*** Opening of Data for this exercise ***
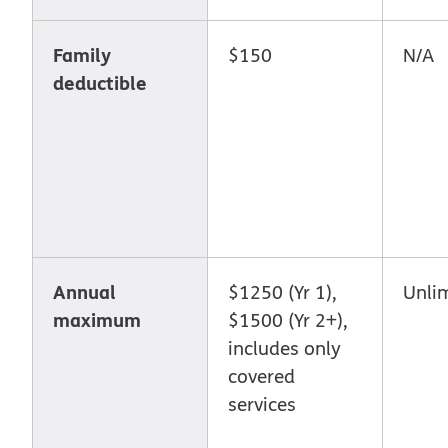
Family
$150
N/A
deductible
Annual
$1250 (Yr 1),
Unli
maximum
$1500 (Yr 2+),
includes only
covered
services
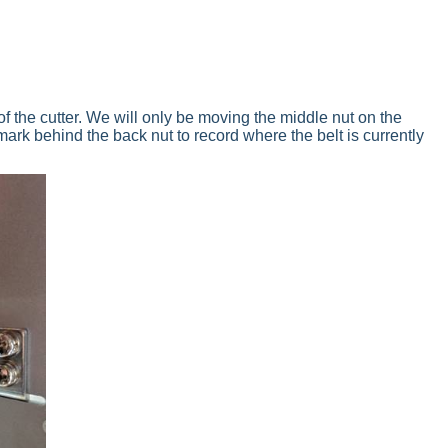
 of the cutter. We will only be moving the middle nut on the
mark behind the back nut to record where the belt is currently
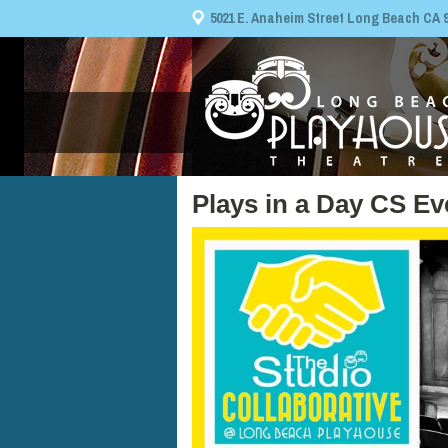
5021 E. Anaheim Street Long Beach CA 908
Plays in a Day CS E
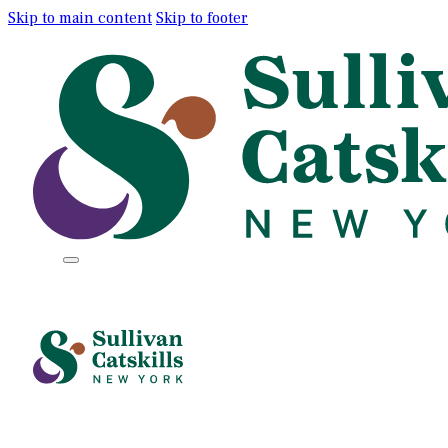
Skip to main content
Skip to footer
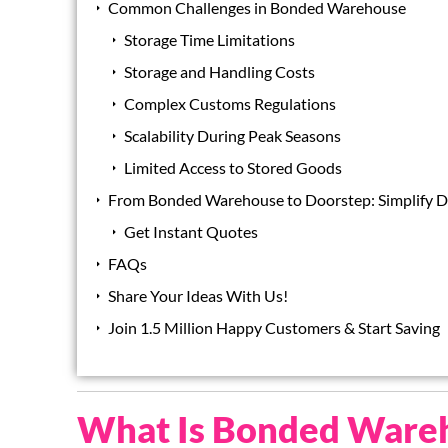
Common Challenges in Bonded Warehouse
Storage Time Limitations
Storage and Handling Costs
Complex Customs Regulations
Scalability During Peak Seasons
Limited Access to Stored Goods
From Bonded Warehouse to Doorstep: Simplify De
Get Instant Quotes
FAQs
Share Your Ideas With Us!
Join 1.5 Million Happy Customers & Start Saving
What Is Bonded Ware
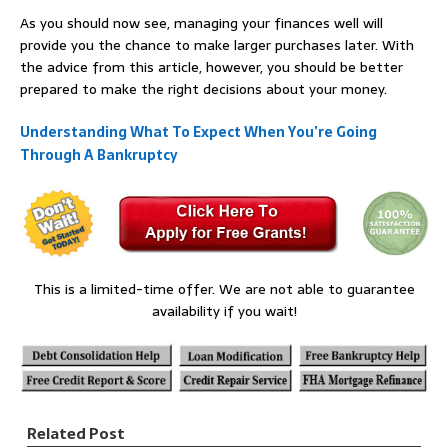
As you should now see, managing your finances well will
provide you the chance to make larger purchases later. With
the advice from this article, however, you should be better
prepared to make the right decisions about your money.
Understanding What To Expect When You’re Going
Through A Bankruptcy
This is a limited-time offer. We are not able to guarantee
availability if you wait!
Related Post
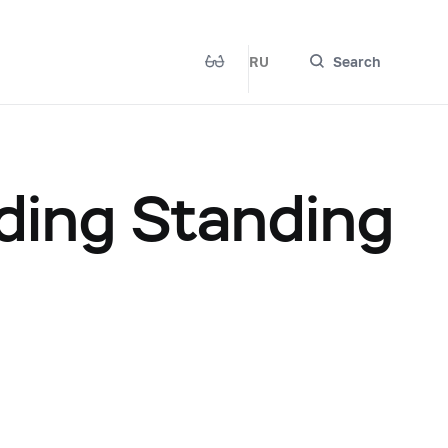
RU
Search
ding Standing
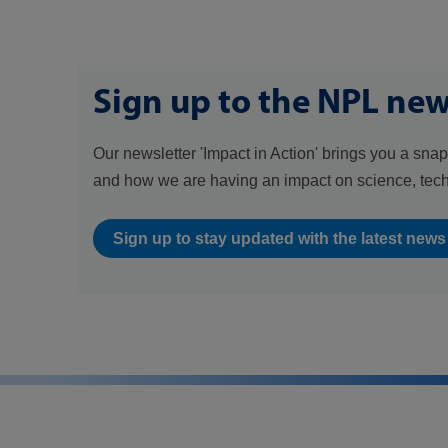
Sign up to the NPL new
Our newsletter 'Impact in Action' brings you a snap
and how we are having an impact on science, tec
Sign up to stay updated with the latest new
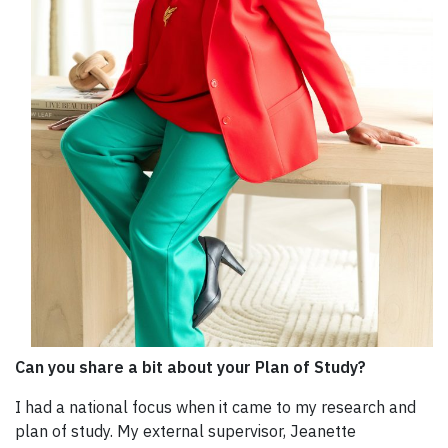
Can you share a bit about your Plan of Study?
I had a national focus when it came to my research and
plan of study. My external supervisor, Jeanette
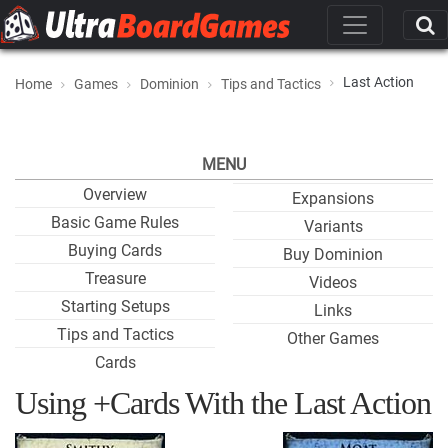
Last Action
Home
Games
Dominion
Tips and Tactics
MENU
Overview
Expansions
Basic Game Rules
Variants
Buying Cards
Buy Dominion
Treasure
Videos
Starting Setups
Links
Tips and Tactics
Other Games
Cards
Using +Cards With the Last Action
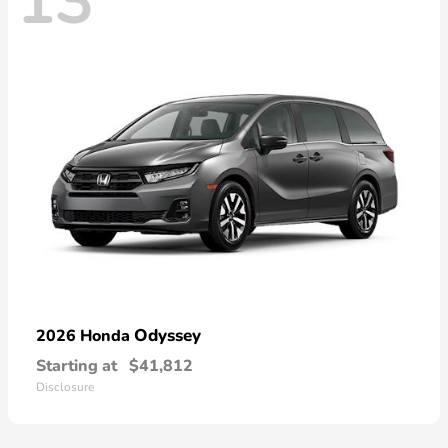
13
Odyssey
2026 Honda
Starting at
$41,812
Disclosure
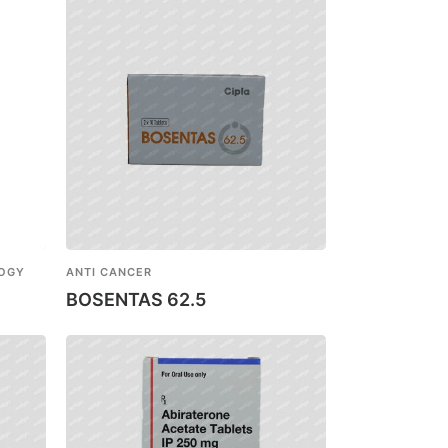
LOGY
ANTI CANCER
BOSENTAS 62.5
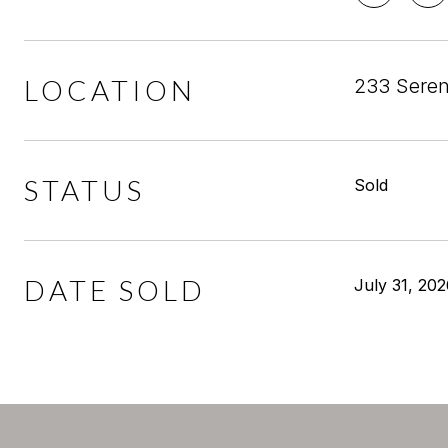
LOCATION
233 Seren
STATUS
Sold
DATE SOLD
July 31, 20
*** Close of Data for this exercise ***
_Task item:_ Give back exactly the lines from the line with "Other Games" through the end of the records, both included; keep all pictures out.

_Task solution:_
Other Games
Cards
Using +Cards With the Last Action
13
Odyssey
2026 Honda
Starting at
$41,812
Disclosure
LOGY
ANTI CANCER
BOSENTAS 62.5
LOCATION
233 Seren
STATUS
Sold
DATE SOLD
July 31, 20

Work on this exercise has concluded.